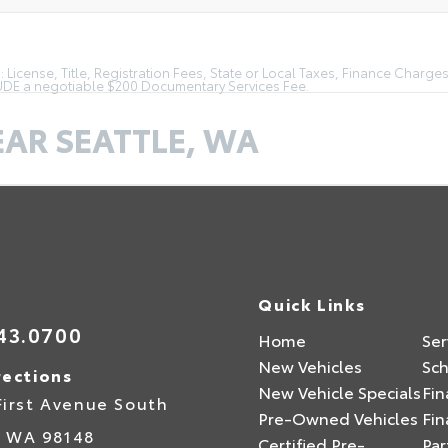
License, Title, Registration Fees, State or Local Taxes, Finance Charges
LUDE a negotiable $200 Documentary Services Fee.
EAR SEATTLE, WA
Quick Links
43.0700
Home
Ser
New Vehicles
Sch
rections
New Vehicle Specials
Fin
First Avenue South
Pre-Owned Vehicles
Fin
,
WA
98148
Certified Pre-
Par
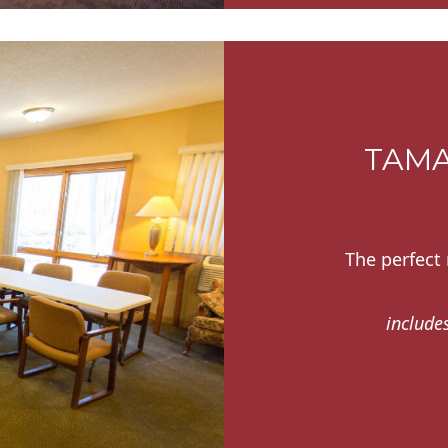
TAMA
The perfect
includes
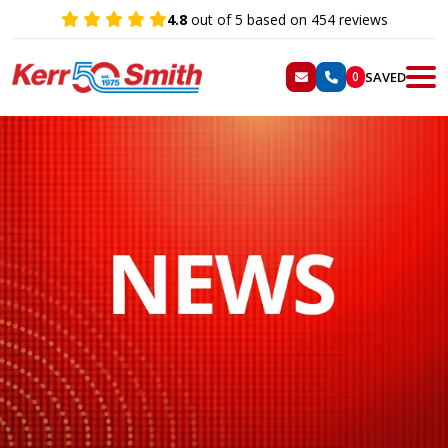
4.8
out of 5 based on 454 reviews
SAVED
0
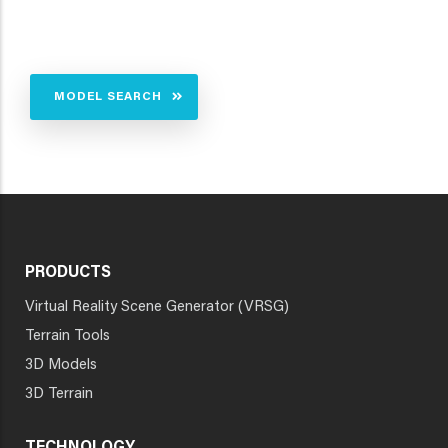
MODEL SEARCH
PRODUCTS
Virtual Reality Scene Generator (VRSG)
Terrain Tools
3D Models
3D Terrain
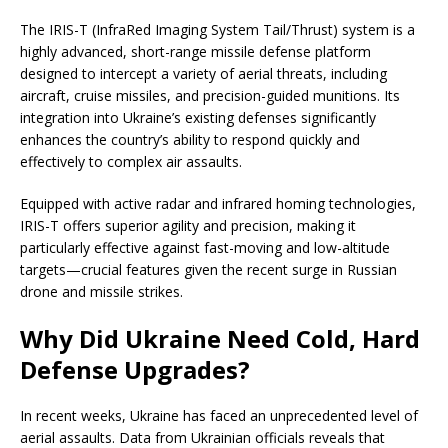
The IRIS-T (InfraRed Imaging System Tail/Thrust) system is a
highly advanced, short-range missile defense platform
designed to intercept a variety of aerial threats, including
aircraft, cruise missiles, and precision-guided munitions. Its
integration into Ukraine’s existing defenses significantly
enhances the country’s ability to respond quickly and
effectively to complex air assaults.
Equipped with active radar and infrared homing technologies,
IRIS-T offers superior agility and precision, making it
particularly effective against fast-moving and low-altitude
targets—crucial features given the recent surge in Russian
drone and missile strikes.
Why Did Ukraine Need Cold, Hard
Defense Upgrades?
In recent weeks, Ukraine has faced an unprecedented level of
aerial assaults. Data from Ukrainian officials reveals that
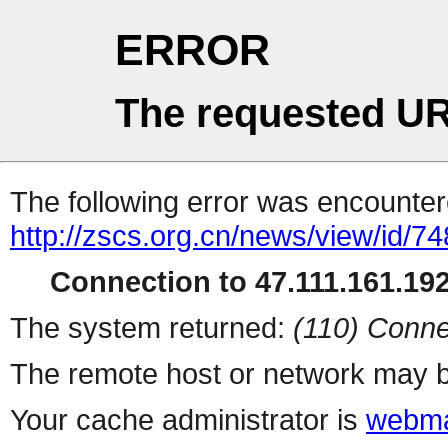
ERROR
The requested UR
The following error was encountere
http://zscs.org.cn/news/view/id/74
Connection to 47.111.161.192 
The system returned:
(110) Conne
The remote host or network may b
Your cache administrator is
webma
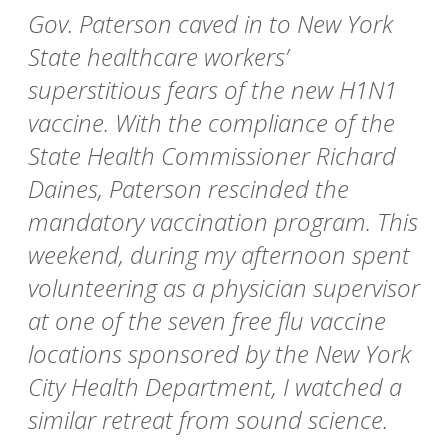
Gov. Paterson caved in to New York
State healthcare workers’
superstitious fears of the new H1N1
vaccine. With the compliance of the
State Health Commissioner Richard
Daines, Paterson rescinded the
mandatory vaccination program. This
weekend, during my afternoon spent
volunteering as a physician supervisor
at one of the seven free flu vaccine
locations sponsored by the New York
City Health Department, I watched a
similar retreat from sound science.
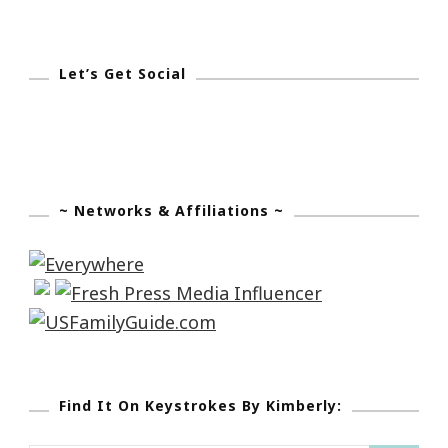
Let’s Get Social
~ Networks & Affiliations ~
Find It On Keystrokes By Kimberly:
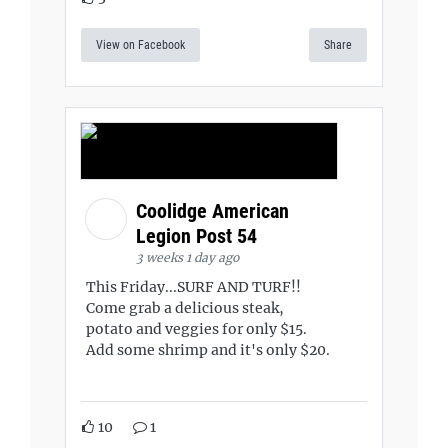
View on Facebook
Share
Coolidge American
Legion Post 54
3 weeks 1 day ago
This Friday...SURF AND TURF!!
Come grab a delicious steak,
potato and veggies for only $15.
Add some shrimp and it's only $20.
10
1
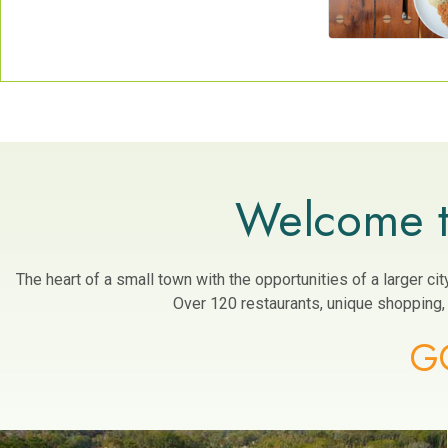
Welcome t
The heart of a small town with the opportunities of a larger c
Over 120 restaurants, unique shopping, a
G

* _TASK DESCRIPTION_
Copy each line of the material where "IRIS" is found.

* _YOUR RESPONSE_
The IRIS-T (InfraRed Imaging System Tail/Thrust) system is a
IRIS-T offers superior agility and precision, making it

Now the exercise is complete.